40. The proportions of the panels, and the details of the design of the panels and moldings of doors, are subject to great variation. The lock-rail, however, should always be in a position not too low for one to be able to reach the lock without stooping, nor too high for a person to grasp the knob without reaching. The standard height to the center of the knob of the lock has been fixed at 3 feet from the floor. The lock should be mortised into the stile between the tenons of the lock-rail, or immediately above them, in order not to destroy these tenons when the lock is inserted. A preferable method is to put in a lock-panel from 6 inches to 7 inches wide in place of the lock-rail; this is accomplished by practically cutting the lock-rail in two in the width and inserting a panel between the sections, as shown in Figs. 21 and 22.

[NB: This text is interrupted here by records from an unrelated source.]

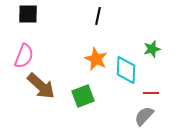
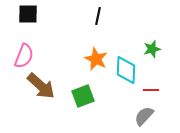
red line: moved 3 px up
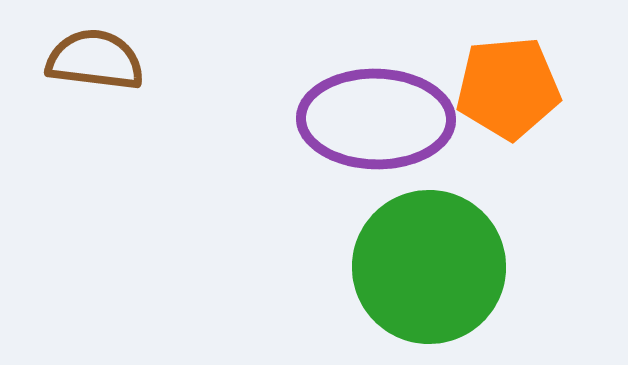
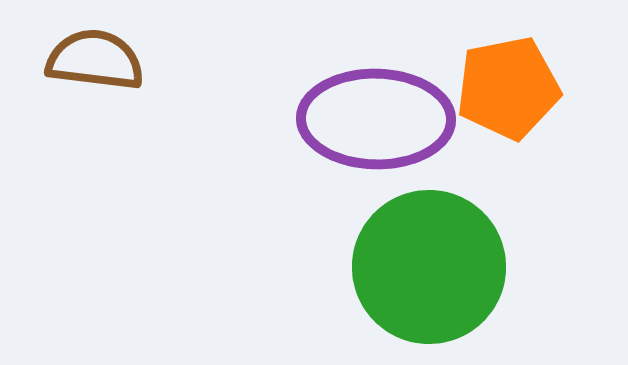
orange pentagon: rotated 6 degrees counterclockwise
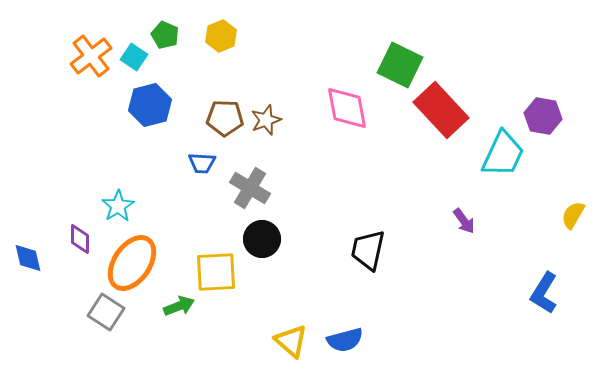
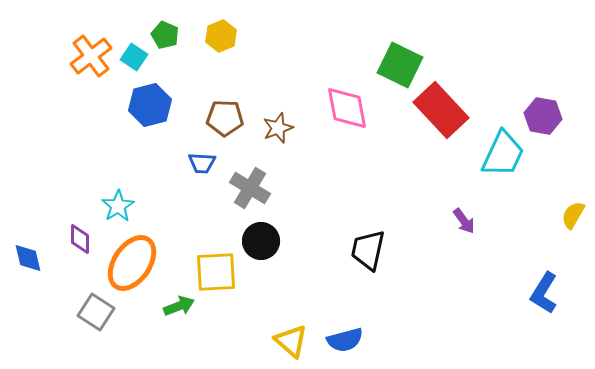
brown star: moved 12 px right, 8 px down
black circle: moved 1 px left, 2 px down
gray square: moved 10 px left
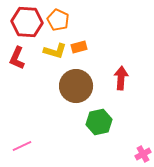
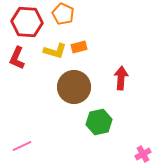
orange pentagon: moved 5 px right, 6 px up
brown circle: moved 2 px left, 1 px down
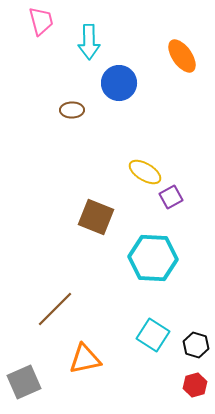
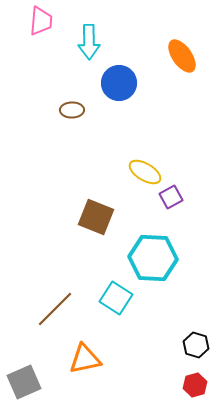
pink trapezoid: rotated 20 degrees clockwise
cyan square: moved 37 px left, 37 px up
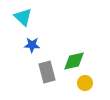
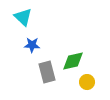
green diamond: moved 1 px left
yellow circle: moved 2 px right, 1 px up
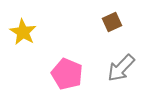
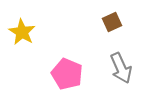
yellow star: moved 1 px left
gray arrow: rotated 68 degrees counterclockwise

41. The moldings around the panels of doors may be a simple ogee, worked on the edges of the stiles and rails, or they may be inserted in the angle between the edge of the stile or rail and the panel, as shown in Fig. 19, care being taken to see that the nails pass into the edges of the framing (and not into the panels), as suggested in the Figure.
42. In some foreign countries, and in certain localities of America, the stiles and rails of panel work are put together with dowels, as shown in Fig. 20. These dowels vary from 3/8 inch to 1 inch in diameter, according to the thickness of the wood to be united, but in any case they are considerably thicker than a mortise would be in the same material. Along the edge of each dowel, a V-shaped groove is cut, as shown at a, to allow the air and surplus glue to escape when the parts are driven together.

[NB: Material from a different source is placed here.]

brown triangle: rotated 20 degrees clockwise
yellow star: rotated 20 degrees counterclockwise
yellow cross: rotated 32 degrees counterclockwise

43. Sliding doors differ from ordinary swing doors chiefly in the method of hanging them, and, as the strain of their parts is reduced or increased with the different methods, a corresponding alteration of the details of their framing is necessary. Fig. 21 (a) shows one of a pair of sliding doors, which is intended to be hung from the top, as the stile is not then subjected to as great a strain as when the door is hung on the side. Where a sliding door is hung with the patent stile hanger, which brings the entire weight upon the stile, particular attention must be given the mortises and tenons in the hanging stile to insure their perfect fit, as the slightest loosening would cause a sag in the door, which would prevent it from running smoothly.
In the plan of this door, shown at (b), the meeting rails of both doors are shown, and, as will be seen, the edges of the rail are worked to fit together in a shallow tongued-and-grooved joint. This preserves the alinement of the doors when closed, and tends to prevent the appearance of a slit, or crack, between them, as would be the case if they simply butted together.
In opening, the doors slide into a pocket built in the partition, as shown at d, the dotted lines c showing the position of the door when it is in the pocket. This pocket is framed and finished in the same manner as a simple studded partition, except that the studs are set in two rows with a space between them, at d, about 1 1/2 inches to 2 inches wider than the door is thick. The jambs of the door opening are then finished with a molded trim, which is let into the jamb, as shown at f", and is allowed to project over the end of the pocket to within 1/4 inch of the door. A stop is provided within the pocket d, to prevent the door from sliding too far into the opening. The hardware on the meeting stiles of the door must be sunk flush with the face of the stile, so that it will not prevent the door from sliding clearly into the pocket. Numerous sliding-door locks and catches are provided by the hardware dealers, made specially for this style of door.
44. Folding doors consist of a pair of single doors hinged on opposite sides of the opening, and provided with a stop-bead or rabbeted stile, so that they will close together in a tight joint at the middle of the opening. Fig. 22 shows a plan (a) and an elevation (b) of a pair of folding doors which are arranged to meet the requirements of the outside vestibule-entrance doors, or storm doors as they are sometimes termed, of a frame dwelling. When this form of door is used as an inside vestibule door or a direct-entrance door, the panels b, as shown at o in the section B", taken on the line B B' of the elevation, are usually of glass, but in the former case the transom only may be glazed, to admit light to the vestibule when both doors are closed. The sectional plan A" of the door is taken on the line A A', and shows the two lower panels at p. The framing of the stiles and rails of folding doors is precisely the same as for single swing doors, but the meeting rails must be rabbeted, as shown at c, so as to provide a stop against which the more frequently used door may close.
This rabbeted stop must be beveled off slightly on the inside, to give proper clearance to the outside angle of the door when it is opened. The amount of bevel necessary in order to accomplish this clearance is found by striking a circular are j k with a radius kl equal to the diagonal distance from the corner k of the door to be cleared to the center of the butt pin /, and with a center at the latter point.